The Watering Hole: The White Rabbit, 513 N. 36th St., 588-0155, FREMONT
Dusty Chenault Tate mixing The Looking Glass.
The Atmosphere: Quiet on a typical weekday; even when its happy hour is in full swing, things aren't usually hoppin' until someone steps onto the stage to host Tuesday's open mike or play a late-night gig. Owner Robert Kim (who also operates Shiku Sushi in Ballard) set up the new nesting ground just weeks ago in the former ToST space, filling it with Alice in Wonderland decor like a painted Cheshire cat above the bar and a disappearing rabbit hole on the wall. Serving more as a venue than as a lounge, seats and tables are limited, with not a whole lot of elbow space to munch on bites such as mini-pizzas or a plate of the seven-spice-seasoned tater tots.The Barkeep: Jason Tate, a Bremerton native who spent three years in the navy before discovering Seattle's food scene. Having worked at both sushi hubs Nijo and Shiku, Tate is no stranger when it comes to preparing delights (from the kitchen or bar) that are loaded with flavor and artistic design. Although only 25, Tate admits he's an "old soul," exerting his youthful energy in his drink-making more than anything else.

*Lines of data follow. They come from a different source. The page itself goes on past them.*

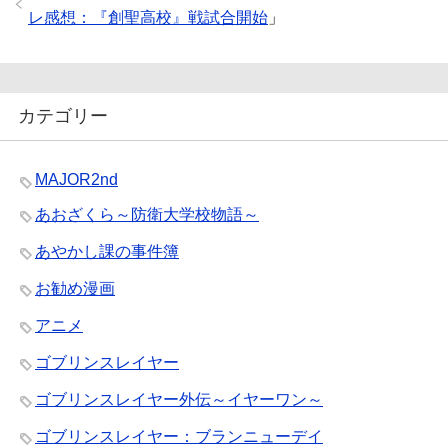
レ感想：『創聖高校』戦試合開始
」
カテゴリー
MAJOR2nd
あおざくら～防衛大学校物語～
あやかし課の事件簿
お勧め漫画
アニメ
ゴブリンスレイヤー
ゴブリンスレイヤー外伝～イヤーワン～
ゴブリンスレイヤー：ブランニューデイ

The Drink: The Looking Glass. The aqua-colored cocktail consists of blueberry Stoli, hpnotiq liqueur (a blend of fruit juices, premium vodk,a and cognac) and a splash of sour.
Bottoms up to blue magic.
The Verdict: Dangerous. One too many, and you'll be spitting out riddles without answers like the Mad Hatter, or end up swirling in your own fantasies beneath the watchful gaze of rabbit statues. Follow up the sweet punch-like cocktail with an espresso-infused sipper like the Hair of the Rabbit, a combination of vodka, Bailey's, and Americano. Or, better yet, have Tate show you some of his magic from behind the counter, creating a drink without a name that'll make you wish every night was a date with Alice and her friends.